▸ TASK BRIEF: Without any pictures, print the lines below from the one that has "Mobilya Bloğu (375, 1701)" through the one that has "Screenshot is 1271x2576.", exactly and nothing else.

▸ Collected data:
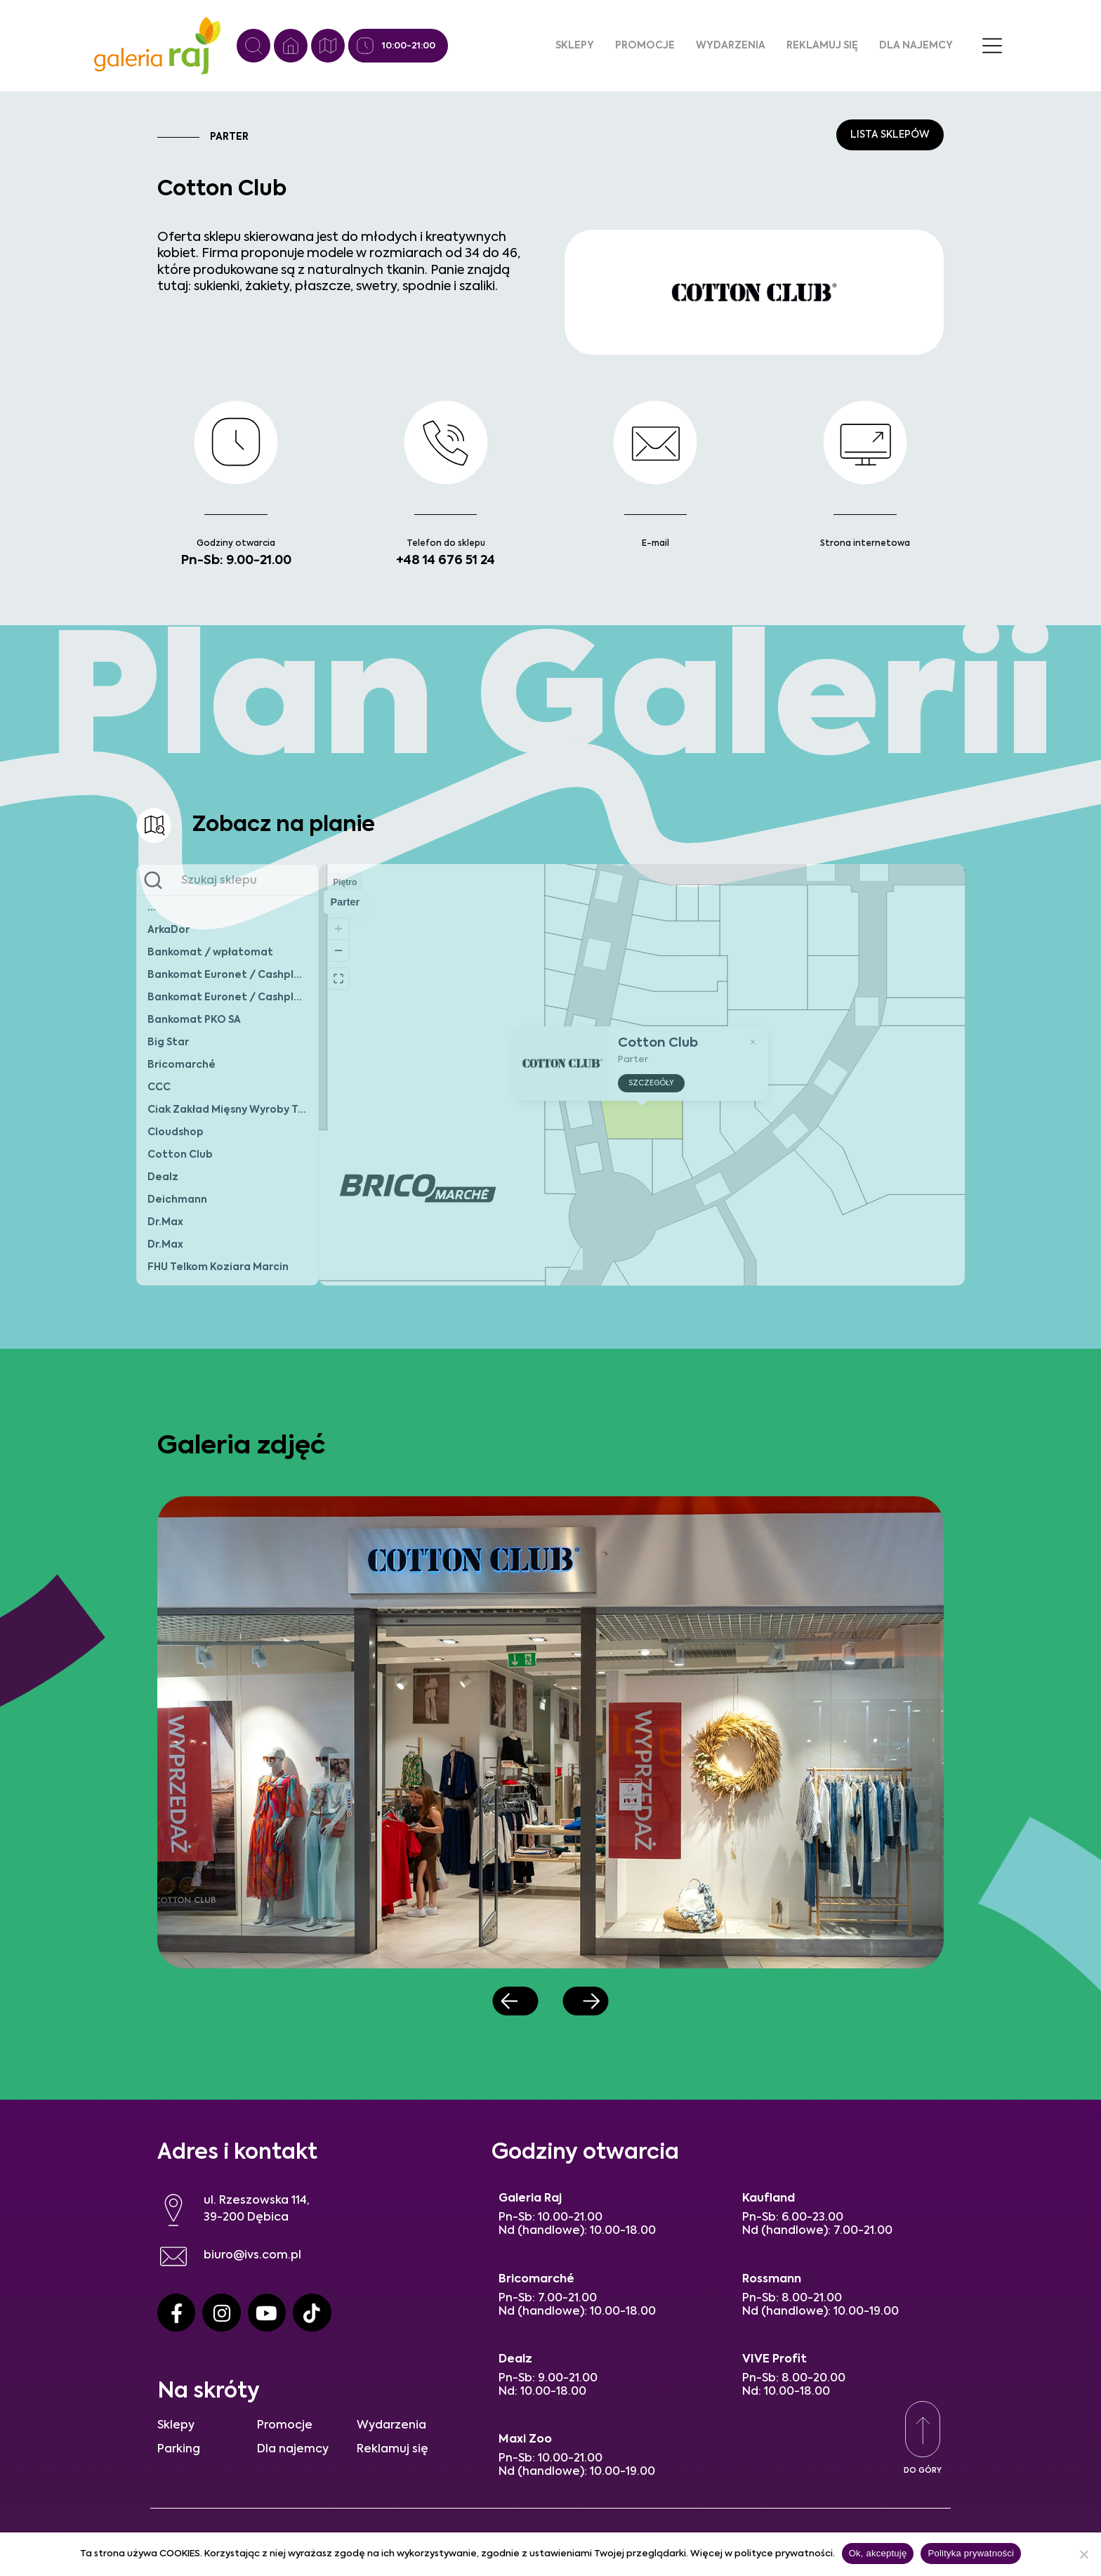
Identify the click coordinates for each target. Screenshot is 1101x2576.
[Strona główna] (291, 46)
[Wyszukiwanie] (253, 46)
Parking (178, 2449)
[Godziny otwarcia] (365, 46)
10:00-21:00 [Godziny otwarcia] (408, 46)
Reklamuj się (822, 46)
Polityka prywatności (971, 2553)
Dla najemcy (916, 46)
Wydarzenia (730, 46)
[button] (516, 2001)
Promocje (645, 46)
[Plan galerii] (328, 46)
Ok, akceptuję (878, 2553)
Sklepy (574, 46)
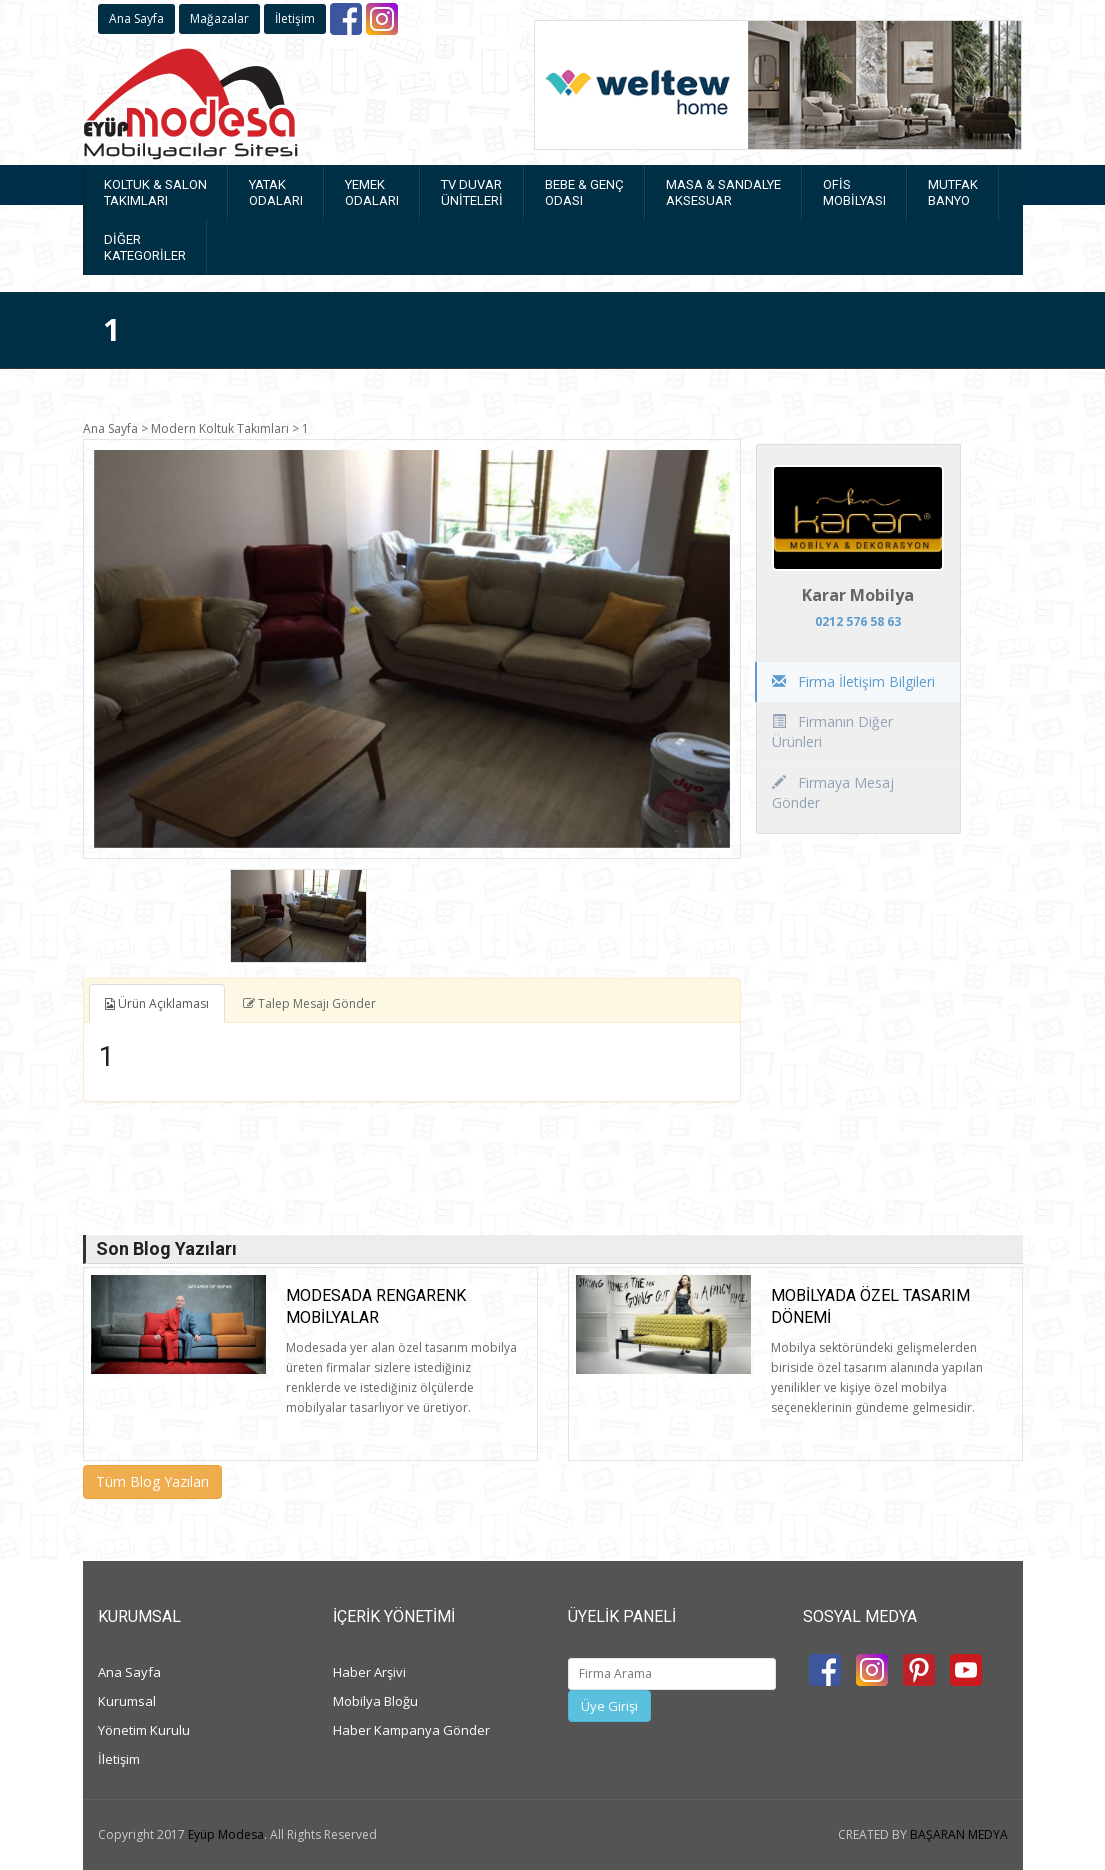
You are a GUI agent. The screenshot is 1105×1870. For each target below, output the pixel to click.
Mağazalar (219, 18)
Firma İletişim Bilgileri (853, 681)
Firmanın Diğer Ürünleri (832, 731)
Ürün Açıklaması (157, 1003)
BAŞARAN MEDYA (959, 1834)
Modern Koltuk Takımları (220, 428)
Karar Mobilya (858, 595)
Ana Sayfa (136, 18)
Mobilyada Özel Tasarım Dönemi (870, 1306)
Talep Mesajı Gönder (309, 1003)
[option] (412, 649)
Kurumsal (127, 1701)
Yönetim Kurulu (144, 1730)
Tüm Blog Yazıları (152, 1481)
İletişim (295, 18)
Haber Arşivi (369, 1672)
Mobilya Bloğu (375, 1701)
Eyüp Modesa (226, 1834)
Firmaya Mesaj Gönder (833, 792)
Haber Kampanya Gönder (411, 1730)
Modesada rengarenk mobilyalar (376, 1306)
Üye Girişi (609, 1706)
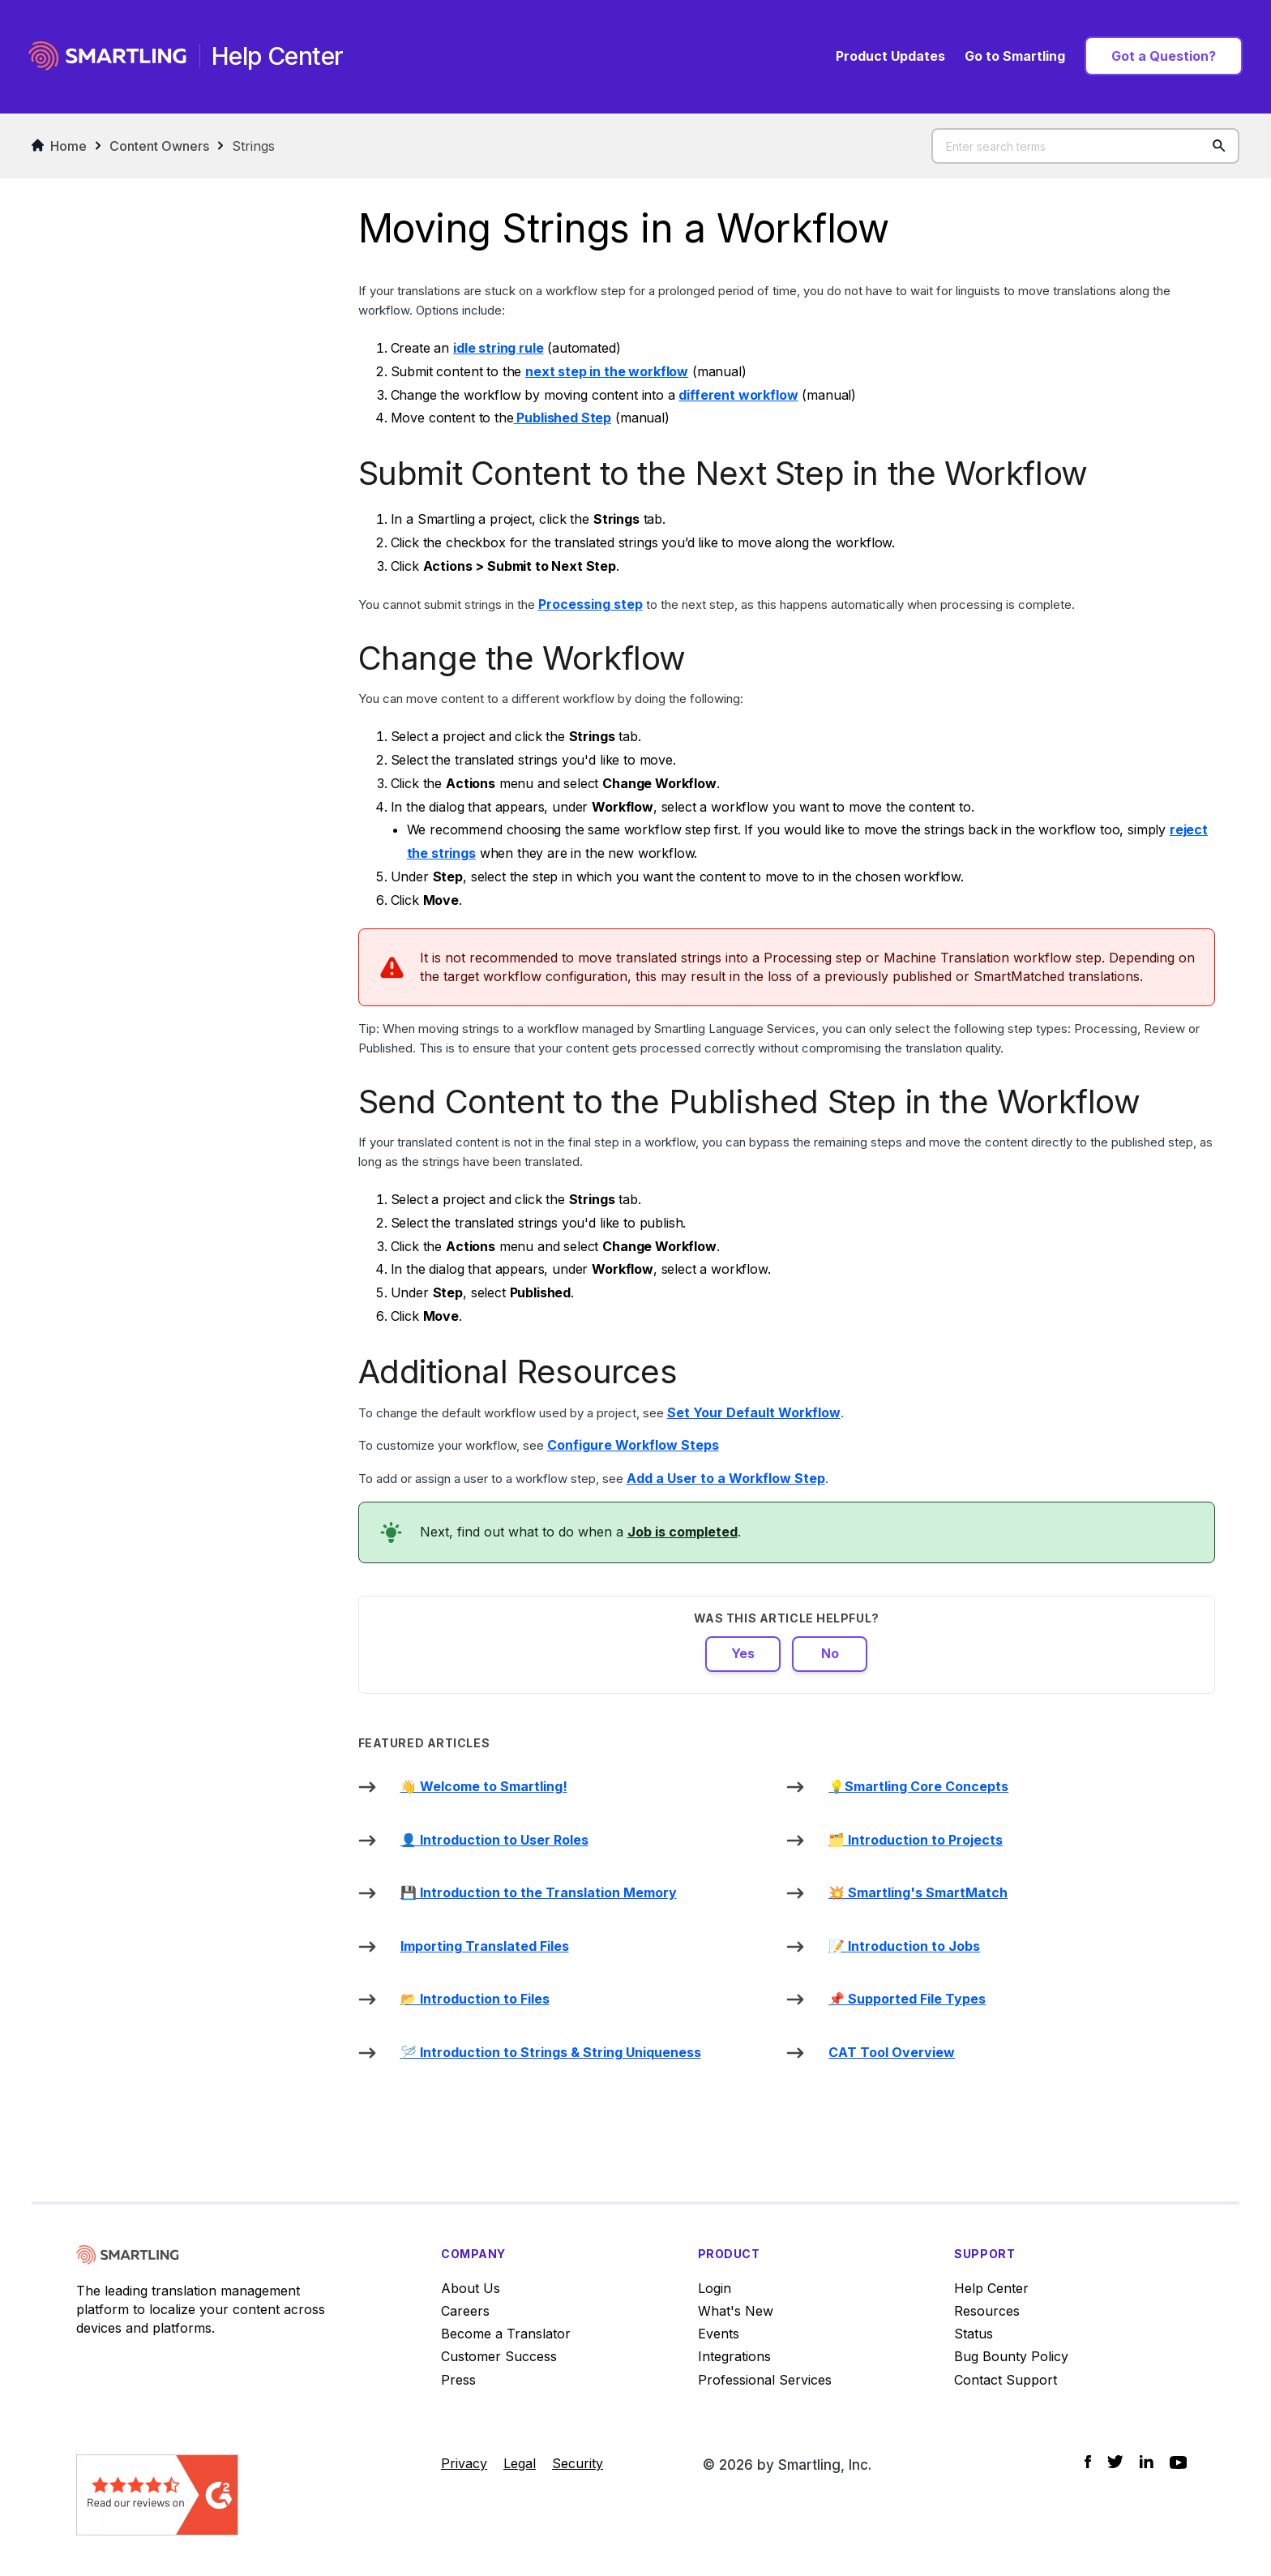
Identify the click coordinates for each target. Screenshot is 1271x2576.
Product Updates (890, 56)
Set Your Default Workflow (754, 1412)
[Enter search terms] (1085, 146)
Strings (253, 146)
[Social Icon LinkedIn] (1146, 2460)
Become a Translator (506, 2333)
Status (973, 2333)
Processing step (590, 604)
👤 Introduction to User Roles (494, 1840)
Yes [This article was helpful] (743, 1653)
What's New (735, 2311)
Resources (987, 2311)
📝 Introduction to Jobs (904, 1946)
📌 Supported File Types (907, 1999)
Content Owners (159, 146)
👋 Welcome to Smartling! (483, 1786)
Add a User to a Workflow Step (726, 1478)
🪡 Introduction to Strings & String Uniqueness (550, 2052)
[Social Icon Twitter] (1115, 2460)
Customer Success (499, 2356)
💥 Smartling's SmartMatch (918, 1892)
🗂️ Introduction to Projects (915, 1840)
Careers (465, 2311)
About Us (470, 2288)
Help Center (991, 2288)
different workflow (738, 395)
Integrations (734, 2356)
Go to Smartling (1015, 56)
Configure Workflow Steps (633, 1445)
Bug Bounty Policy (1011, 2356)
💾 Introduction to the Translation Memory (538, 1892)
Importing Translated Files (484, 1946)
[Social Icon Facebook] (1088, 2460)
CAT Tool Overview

▸ YOUR RESPONSE:
Mobilya Bloğu (375, 1701)
Eyüp Modesa (226, 1834)
Firmaya Mesaj Gönder (833, 792)
Haber Kampanya Gönder (411, 1730)
Modesada rengarenk mobilyalar (376, 1306)
Üye Girişi (609, 1706)
Identify the click coordinates for each target. Screenshot is 1271x2576.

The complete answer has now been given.